So Much to Do. Forty Days to Do It?

The life of a monk ought to be a continuous Lent. Since few, however, have the strength for this, we urge the entire community during these days of Lent to keep its manner of life most pure and to wash away in this holy season the negligences of other times.
Rule of St. Benedict, Chapter 49: The Observance of Lent

Thanks be to the Father who made us like himself
Thanks be to his Son who saved us by his death.
Thanks be to the Spirit who creates the world anew
From an offering of ashes …

Ashes, Tom Conry

Social media is not the likely place to find contemplative thought. Every once in a while, though, something jumps out and stays with you, enough that you want to share it.

Some friends were describing their adventures in visiting colleges with their oldest son, who will start in Fall,2022. It is stressful, adventuresome, and most interesting, with the discussion in the car before and after.

One of their friends shared the saying “The hours are long, but the days are short”.

They were referring to the time we have with our children, watching them grow, suffer through the lows and celebrating the highs in their lives. It starts at childbirth, and, suddenly, they’re gone. Any parent can identify all too well with the “transition in a blink”.

So it is with Lent. We have only 40 days to change not only our hearts, but to help those we know, even barely, to change theirs, and be ready to celebrate Christ’s passion and rising.

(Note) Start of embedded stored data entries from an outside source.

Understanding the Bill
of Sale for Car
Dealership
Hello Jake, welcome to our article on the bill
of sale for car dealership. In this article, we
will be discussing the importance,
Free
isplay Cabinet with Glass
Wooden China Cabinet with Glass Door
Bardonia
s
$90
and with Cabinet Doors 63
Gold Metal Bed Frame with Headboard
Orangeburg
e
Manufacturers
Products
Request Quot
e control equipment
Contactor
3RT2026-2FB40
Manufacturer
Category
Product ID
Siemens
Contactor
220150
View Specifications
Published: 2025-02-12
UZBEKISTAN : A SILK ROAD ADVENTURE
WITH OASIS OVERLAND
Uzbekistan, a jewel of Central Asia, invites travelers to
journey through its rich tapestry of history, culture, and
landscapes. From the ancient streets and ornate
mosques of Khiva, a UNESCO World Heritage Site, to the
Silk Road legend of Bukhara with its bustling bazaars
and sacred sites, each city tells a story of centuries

We were there “at the beginning”, awaiting His birth, and celebrating His coming among us, one with us, but still, The Son of God.

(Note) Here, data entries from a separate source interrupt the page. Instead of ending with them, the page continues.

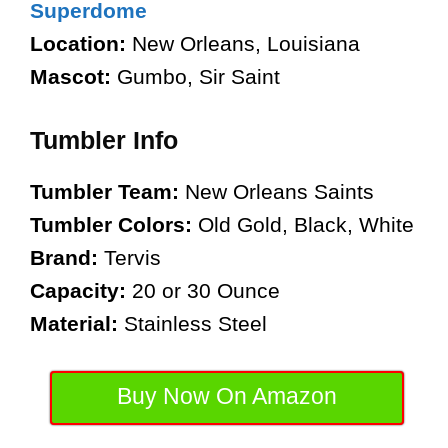
Superdome
Location:
New Orleans, Louisiana
Mascot:
Gumbo, Sir Saint
Tumbler Info
Tumbler Team:
New Orleans Saints
Tumbler Colors:
Old Gold, Black, White
Brand:
Tervis
Capacity:
20 or 30 Ounce
Material:
Stainless Steel
Buy Now On Amazon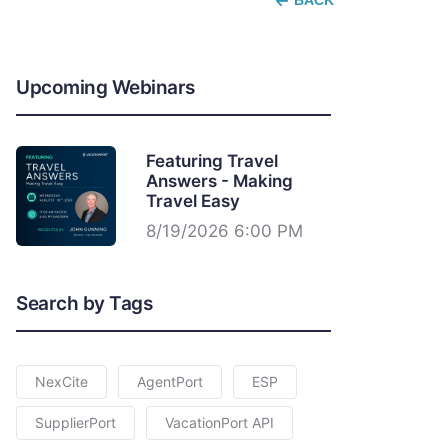
BACK
Upcoming Webinars
Featuring Travel
Answers - Making
Travel Easy
8/19/2026 6:00 PM
Search by Tags
NexCite
AgentPort
ESP
SupplierPort
VacationPort API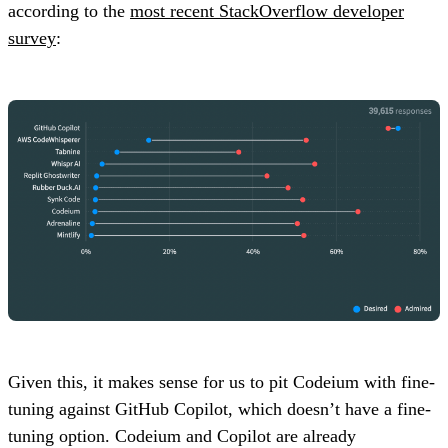
according to the
most recent StackOverflow developer
survey
:
Given this, it makes sense for us to pit Codeium with fine-
tuning against GitHub Copilot, which doesn’t have a fine-
tuning option. Codeium and Copilot are already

Our greatest challenge is to tune out the worldly distractions, to be still, and know, that God’s love is manifest in Jesus’ ministry, His passion, death, and glorious Resurrection.

No matter what earthly powers, with earthly rules, judgement, and execution there were, Christ, in His humanity, saved US.

As was the case with the disciples, we are here to accomplish our temporal responsibilities, and to be Christ’s presence for one another.

But, we must be continual witnesses to the Truth to an increasingly disdainful world. That.. is the biggest and most important task ahead.

Can we live a “continuous Lent”, as St. Benedict describes in the Rule? Even he says that is an ideal, and not practical.

In the long hours, and short time, we have, we can strive to be examples to the world, and to each other, of people we could not imagine we could be.

Christ imagined in, in His suffering, dying, and rising for us. We can spend the time we have living His actions in our world.

A meaningful and beautiful Lent to you.